Cellular and molecular biology are fundamental to ELIXIR's mission. As part of our 2024–28 Programme, we are committed to advancing data services and software for research on nucleic acids, proteins and other biomolecules. This initiative will address new demands for multi-omics and multi-modal analyses, including imaging, by developing methods and partnerships. We will also expand expertise in reusable data and software to incorporate FAIR models, ensuring robust solutions for modelling at all scales.

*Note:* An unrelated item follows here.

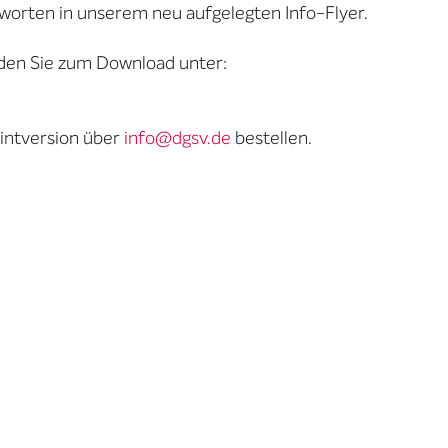
tworten in unserem neu aufgelegten Info-Flyer.
inden Sie zum Download unter:
rintversion über
info@dgsv.de
bestellen.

The following projects are key to connecting the latest developments with established data resources, unlocking the potential of cellular and molecular biology:
- Advancing structural and functional ontologies of disordered proteins
- DBTLHub: Towards a one-stop shop for connecting databases, datasets and tools for the Design-Build-Test-Learn cycle in biotechnology
- Spatial2Galaxy: There is no Galaxy without Space
- Next level of reproducible, comparable and integrable Metabolomics
This project addresses the limitations of current ontologies in capturing the dynamic nature of disordered protein regions by pursuing several primary objectives. Firstly, novel structural and functional ontologies will be developed to accurately represent the structural heterogeneity and dynamic functional annotations of proteins. These ontologies will incorporate timescales, annotating the kinetics of structural transformations to elucidate molecular mechanisms and regulatory pathways governing protein dynamics.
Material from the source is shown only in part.